> WHAT TO DO
Return the lines below exactly, starting with the line that contains "پیاده‌روی اربعین؛ کانون" and stopping after the last line.

··· DATA SHOWN

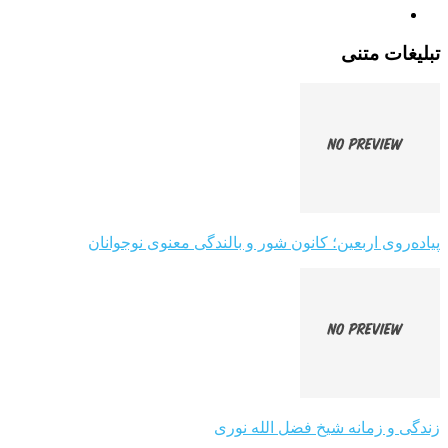
تبلیغات متنی
پیاده‌روی اربعین؛ کانون شور و بالندگی معنوی نوجوانان
زندگی و زمانه شیخ فضل الله نوری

······

> RESULT
پیاده‌روی اربعین؛ کانون شور و بالندگی معنوی نوجوانان
زندگی و زمانه شیخ فضل الله نوری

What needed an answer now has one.